• Assignment
So that nothing is lost, write out all the lines below exactly.
------------------------
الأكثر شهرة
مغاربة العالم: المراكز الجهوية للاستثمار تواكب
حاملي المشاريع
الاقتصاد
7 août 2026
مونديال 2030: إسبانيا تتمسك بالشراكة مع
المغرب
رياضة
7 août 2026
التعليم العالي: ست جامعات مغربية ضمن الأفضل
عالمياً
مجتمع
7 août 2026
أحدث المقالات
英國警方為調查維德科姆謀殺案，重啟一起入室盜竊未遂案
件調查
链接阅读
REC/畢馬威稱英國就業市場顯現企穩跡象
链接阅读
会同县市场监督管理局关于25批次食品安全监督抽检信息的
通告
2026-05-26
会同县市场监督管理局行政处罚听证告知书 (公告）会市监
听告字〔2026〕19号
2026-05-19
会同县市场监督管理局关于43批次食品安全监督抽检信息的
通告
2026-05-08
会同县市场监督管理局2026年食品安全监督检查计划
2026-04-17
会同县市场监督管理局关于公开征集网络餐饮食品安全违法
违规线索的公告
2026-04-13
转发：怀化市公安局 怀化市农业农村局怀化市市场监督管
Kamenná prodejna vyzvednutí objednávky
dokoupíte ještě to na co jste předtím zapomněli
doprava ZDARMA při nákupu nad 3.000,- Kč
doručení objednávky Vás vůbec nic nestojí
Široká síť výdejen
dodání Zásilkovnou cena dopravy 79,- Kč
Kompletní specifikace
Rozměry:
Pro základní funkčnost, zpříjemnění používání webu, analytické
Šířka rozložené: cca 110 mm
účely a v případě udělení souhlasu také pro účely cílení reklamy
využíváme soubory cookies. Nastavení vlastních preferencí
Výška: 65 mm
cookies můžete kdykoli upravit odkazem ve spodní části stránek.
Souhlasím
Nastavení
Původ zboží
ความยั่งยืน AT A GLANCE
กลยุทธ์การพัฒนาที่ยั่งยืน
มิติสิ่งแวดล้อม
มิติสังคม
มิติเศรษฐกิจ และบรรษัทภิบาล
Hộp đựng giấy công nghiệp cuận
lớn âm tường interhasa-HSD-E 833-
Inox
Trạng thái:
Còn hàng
------------------------
• Problem solution
الأكثر شهرة
مغاربة العالم: المراكز الجهوية للاستثمار تواكب
حاملي المشاريع
الاقتصاد
7 août 2026
مونديال 2030: إسبانيا تتمسك بالشراكة مع
المغرب
رياضة
7 août 2026
التعليم العالي: ست جامعات مغربية ضمن الأفضل
عالمياً
مجتمع
7 août 2026
أحدث المقالات
英國警方為調查維德科姆謀殺案，重啟一起入室盜竊未遂案
件調查
链接阅读
REC/畢馬威稱英國就業市場顯現企穩跡象
链接阅读
会同县市场监督管理局关于25批次食品安全监督抽检信息的
通告
2026-05-26
会同县市场监督管理局行政处罚听证告知书 (公告）会市监
听告字〔2026〕19号
2026-05-19
会同县市场监督管理局关于43批次食品安全监督抽检信息的
通告
2026-05-08
会同县市场监督管理局2026年食品安全监督检查计划
2026-04-17
会同县市场监督管理局关于公开征集网络餐饮食品安全违法
违规线索的公告
2026-04-13
转发：怀化市公安局 怀化市农业农村局怀化市市场监督管
Kamenná prodejna vyzvednutí objednávky
dokoupíte ještě to na co jste předtím zapomněli
doprava ZDARMA při nákupu nad 3.000,- Kč
doručení objednávky Vás vůbec nic nestojí
Široká síť výdejen
dodání Zásilkovnou cena dopravy 79,- Kč
Kompletní specifikace
Rozměry:
Pro základní funkčnost, zpříjemnění používání webu, analytické
Šířka rozložené: cca 110 mm
účely a v případě udělení souhlasu také pro účely cílení reklamy
využíváme soubory cookies. Nastavení vlastních preferencí
Výška: 65 mm
cookies můžete kdykoli upravit odkazem ve spodní části stránek.
Souhlasím
Nastavení
Původ zboží
ความยั่งยืน AT A GLANCE
กลยุทธ์การพัฒนาที่ยั่งยืน
มิติสิ่งแวดล้อม
มิติสังคม
มิติเศรษฐกิจ และบรรษัทภิบาล
Hộp đựng giấy công nghiệp cuận
lớn âm tường interhasa-HSD-E 833-
Inox
Trạng thái:
Còn hàng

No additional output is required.